Do you need a data repository for your research data and documentation in the final stages of your research project? Learn the basics of how to use Yale Dataverse, the university's open-source repository for archiving, sharing, and accessing research data. Yale Dataverse is a data repository open to specifically for Yale-affiliated researchers to support data sharing and access as related to funder requirements, federal mandates, publishing guidelines, and/or a scholarly commitment to open science and replication/reproducibility.

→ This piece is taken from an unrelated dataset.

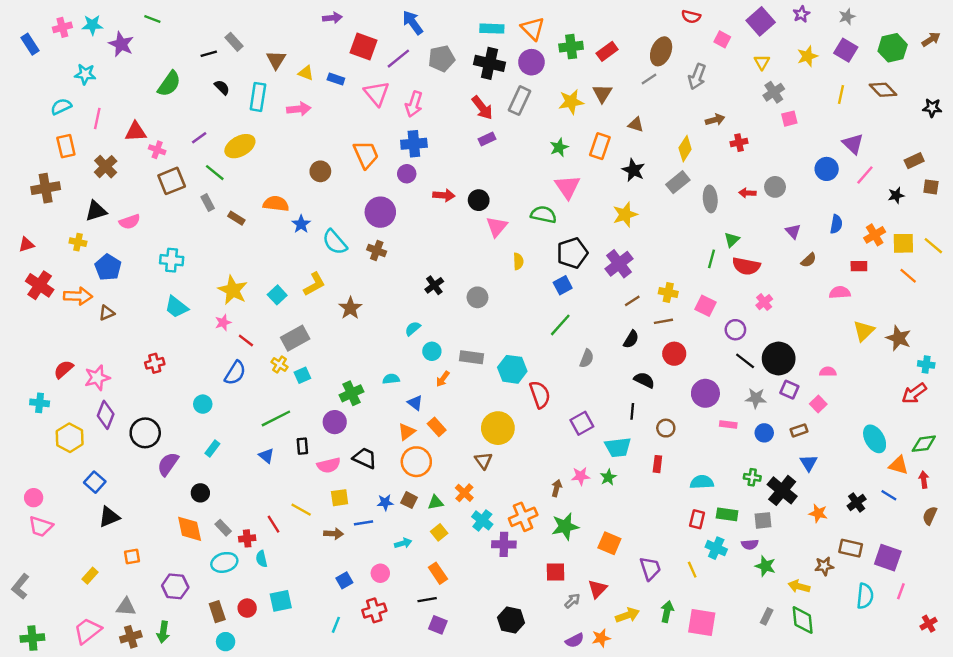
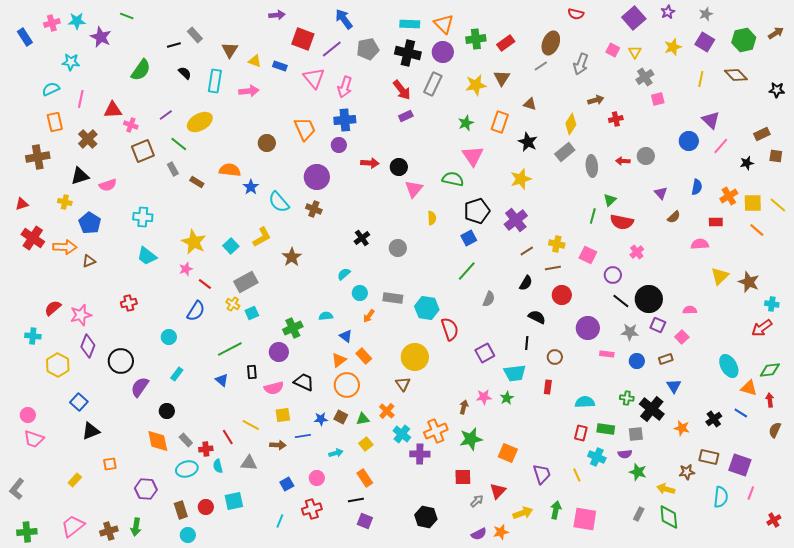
pink square: (722, 39) -> (613, 50), moved
gray triangle: (126, 607) -> (249, 463), moved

Are you conducting research while at Yale? Where does all your research data need to go, and how do you decide? This is the second of three workshops in the Research Data@YSM series, introducing how to set up your research data to maximize your successes and minimize your risks. Situating your research data in emerging best practices can help you effectively utilize research data resources both within and beyond Yale School of Medicine, turning project goals into reproducible results.
Data at Yale: Highlights
IPUMS
DISSC now administers access to the Restricted Full Count Data from IPUMS USA, identified household or individual data 1790-1950. Researchers need to submit a proposal directly to IPUMS before access can be granted. Contact dissc@yale.edu if you have any specific questions.
Numerator
The complete 2025 Numerator consumer purchase dataset has been released. From this release forward, all deliveries are now in Parquet format for improved performance and include six years of transaction history. New transformed versions of the data are also available to streamline analysis. Our documentation site has been updated with full details on these changes and links to additional Numerator resources.
External Data: Highlights
Roper Public Opinion Data
The Roper Center is a recognized leader in the collection, preservation, and dissemination of public opinion data. The Center holds a unique and extensive collection of public opinion data from the U.S. and around the world, including over 820,000 questions and 25,000 datasets dating back to the 1930s. Among the Center's assets are datasets and questions from the Time-Sharing Experiments in the Social Sciences (TESS). Other notable collections include pre-election pools, exit polls, U.S. state-level polls, social issues, finances and the economy, education, health, international affairs, social movements and change, and historical events. Data is provided by major survey organizations, including commercial and media survey organizations, and other academic, nonprofit (e.g., Pew), and private industry pollsters.
Data.gov
The Data.gov team recently announced a soft launch of an entirely revamped catalog interface at catalog-beta.data.gov which is powered by a completely new metadata harvester application to collect, validate, and display information from hundreds of federal agency sources.